#### Provided records ####

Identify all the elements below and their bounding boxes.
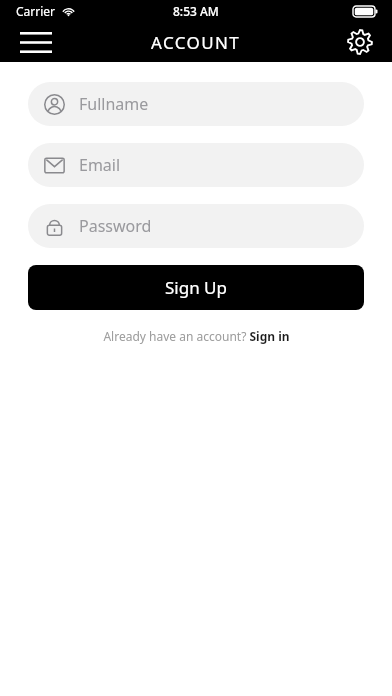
staticText: Sign Up	[165, 276, 227, 299]
button[interactable]: Settings	[340, 24, 380, 60]
staticText: Already have an account? Sign in	[103, 328, 290, 344]
button[interactable]: Already have an account? Sign in	[95, 326, 298, 346]
staticText: Carrier	[16, 3, 56, 19]
staticText: Email	[79, 154, 121, 176]
button[interactable]: Sign Up	[28, 265, 364, 310]
button[interactable]: Email	[28, 143, 364, 187]
button[interactable]: Password	[28, 204, 364, 248]
button[interactable]: Fullname	[28, 82, 364, 126]
staticText: 8:53 AM	[173, 3, 219, 19]
staticText: ACCOUNT	[151, 31, 241, 54]
staticText: Fullname	[79, 93, 149, 115]
button[interactable]: Menu	[14, 24, 58, 60]
staticText: Password	[79, 215, 152, 237]
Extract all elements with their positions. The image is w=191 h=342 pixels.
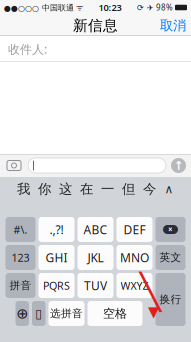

####

Write out the data above precisely. Pictures stay out.

The answer:
Identify all the elements below and their bounding boxes.
staticText: Sign Up	[165, 276, 227, 299]
button[interactable]: Settings	[340, 24, 380, 60]
staticText: Already have an account? Sign in	[103, 328, 290, 344]
button[interactable]: Already have an account? Sign in	[95, 326, 298, 346]
staticText: Carrier	[16, 3, 56, 19]
staticText: Email	[79, 154, 121, 176]
button[interactable]: Sign Up	[28, 265, 364, 310]
button[interactable]: Email	[28, 143, 364, 187]
button[interactable]: Password	[28, 204, 364, 248]
button[interactable]: Fullname	[28, 82, 364, 126]
staticText: 8:53 AM	[173, 3, 219, 19]
staticText: ACCOUNT	[151, 31, 241, 54]
staticText: Fullname	[79, 93, 149, 115]
button[interactable]: Menu	[14, 24, 58, 60]
staticText: Password	[79, 215, 152, 237]
Extract all elements with their positions. The image is w=191 h=342 pixels.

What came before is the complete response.